Vancouver's former drug czar says it's time to review policies he drafted, with an eye on something more radical
City councillor Melissa De Genova wants to reevaluate Vancouver's "four pillars" approach to drugs. Donald MacPherson agrees. He wants to replace illicit fentanyl with a regulated supply
It’s been a while since the Vancouver last overhauled its strategies on drugs and addiction.
A Framework for Action: A Four-Pillar Approach to the Drug Problems in Vancouver—the city's internationally-lauded guiding document that says illegal drugs should be met with equal parts prevention, treatment, enforcement, and harm reduction—was adopted by council more than 18 years ago, in May 2001.
The document was drafted in response to a rise in overdose deaths that Vancouver struggled with through the 1990s. During the peak year of that crisis, 1998, there were 400 fatal overdoses across B.C.
After Vancouver adopted the Four Pillars strategy, annual overdose deaths in the province fell to below 200, for a while. It could be argued that the Four Pillars worked. But that was before the dangerous synthetic-opioid fentanyl arrived in western Canada in 2013. Last year, B.C. suffered 1,541 fatal overdoses.
Where does Vancouver’s Four Pillars strategy stand today?
That’s the question behind a motion NPA councillor Melissa De Genova is scheduled to take to council tomorrow (October 22). It calls for the city to hire one full-time staff member to conduct a “comprehensive review” of the Four Pillars strategy.
Donald MacPherson served as Vancouver’s drug-policy coordinator from 2000 to 2009. He’s the author of the Four Pillars document. In a telephone interview, MacPherson said he agrees it’s time for a review of the Four Pillars. But he added he hopes a review occurs with one key point in mind: that his strategy was never fully implemented.
“It stalled out,” MacPherson told the Straight. “It was meant to be part of the Vancouver Agreement, with all three levels of government coming together to accelerate their response to issues in the Downtown Eastside. It was just starting to pick up steam…and then the orders of other governments changed.”

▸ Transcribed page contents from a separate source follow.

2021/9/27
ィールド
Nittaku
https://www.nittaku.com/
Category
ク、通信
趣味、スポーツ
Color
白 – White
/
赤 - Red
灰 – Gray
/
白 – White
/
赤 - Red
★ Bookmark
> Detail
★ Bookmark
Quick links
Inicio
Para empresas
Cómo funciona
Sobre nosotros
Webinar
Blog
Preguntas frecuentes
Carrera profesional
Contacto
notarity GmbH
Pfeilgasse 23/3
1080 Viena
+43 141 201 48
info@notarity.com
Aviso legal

MacPherson, who today is executive director of the Canadian Drug Policy Coalition, explained that with the 2006 election of Conservative prime minister Stephen Harper, Vancouver's embrace of harm reduction largely came to a halt. Yes, in 2003 the city established North America’s first supervised-injection facility, Insite, MacPherson continued. But the Four Pillars document speaks of “injection sites”. The plan was never to stop at one because there’s only so much that a single location can accomplish. When in 2013 fentanyl crept into every city and town in B.C., there was still only Insite at 139 East Hastings Street. It wasn't until 2017 that the first injection facility opened outside of Vancouver.
“When the federal government changed, it ground to a halt,” MacPherson emphasized.

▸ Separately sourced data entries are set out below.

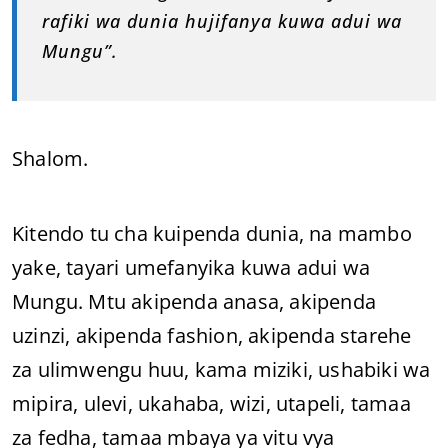
rafiki wa dunia hujifanya kuwa adui wa
Mungu”.
Shalom.
Kitendo tu cha kuipenda dunia, na mambo
yake, tayari umefanyika kuwa adui wa
Mungu. Mtu akipenda anasa, akipenda
uzinzi, akipenda fashion, akipenda starehe
za ulimwengu huu, kama miziki, ushabiki wa
mipira, ulevi, ukahaba, wizi, utapeli, tamaa
za fedha, tamaa mbaya ya vitu vya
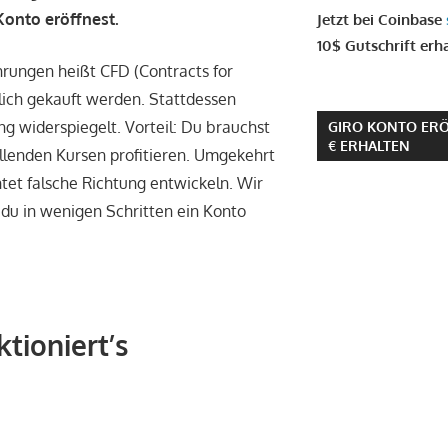
 Konto eröffnest.
Jetzt bei Coinbase
10$ Gutschrift erh
rungen heißt CFD (Contracts for
lich gekauft werden. Stattdessen
g widerspiegelt. Vorteil: Du brauchst
GIRO KONTO ERÖ
€ ERHALTEN
allenden Kursen profitieren. Umgekehrt
chtet falsche Richtung entwickeln. Wir
 du in wenigen Schritten ein Konto
tioniert’s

De Genova’s motion also asks for staff to report back on “new to Vancouver initiatives” that have “proven to be successful in drug policy strategy” elsewhere in the world. It mentions Portugal by name. The European country is famous in drug-policy circles for decriminalizing the personal possession of narcotics in 2001. But there were other lesser-known policies that Portugal introduced alongside decriminalization. As an alternative to the criminal-justice system, Portugal established a “Commission for the Dissuasion of Drug Addiction” for people caught with drugs. It also made massive new investments in treatment. De Genova’s motion is not just a call for decriminalization; it also mentions these other sorts of programs.

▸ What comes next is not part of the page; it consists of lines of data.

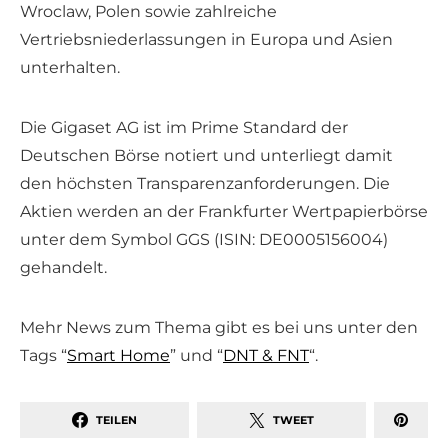
Wroclaw, Polen sowie zahlreiche
Vertriebsniederlassungen in Europa und Asien
unterhalten.
Die Gigaset AG ist im Prime Standard der
Deutschen Börse notiert und unterliegt damit
den höchsten Transparenzanforderungen. Die
Aktien werden an der Frankfurter Wertpapierbörse
unter dem Symbol GGS (ISIN: DE0005156004)
gehandelt.
Mehr News zum Thema gibt es bei uns unter den
Tags “
Smart Home
” und “
DNT & FNT
“.
TEILEN
TWEET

On Portugal, MacPherson cautioned that British Columbians should temper their expectations for what the so-called "Portugal Model" might acomplish in B.C.
He explained that fentanyl has never hit Europe like it has B.C. And decriminalization, MacPherson continued, only addresses the demand side of illegal drugs. “It would help users, it would destigmatize people, but this is a supply-side problem,” he said.
There are things that city could do with De Genova’s call for a drug-policy review that MacPherson said could enhance Vancouver’s response to the overdose crisis.
For example, he said, council could reinstate the title he held with the city and elevate its position within City Hall so that whoever takes the job has access to the mayor, like MacPherson did when he was drug-policy coordinator.
In addition, the city could formalize the Vancouver Police Department’s de-facto policy against arresting people for personal possession.
Finally, MacPherson said he wants to see the city regulate “opioid compassion clubs,” like it regulated cannabis storefronts before the federal government legalized recreational marijuana in 2018. That way, MacPherson said, the city could work with nonprofits and Vancouver Coastal Health to monitor illegal-opioid sales and minimize the risks of fentanyl and other unknown substances adulterating illegal markets.
“This is an emergency and there should be an emergency response,” MacPherson said.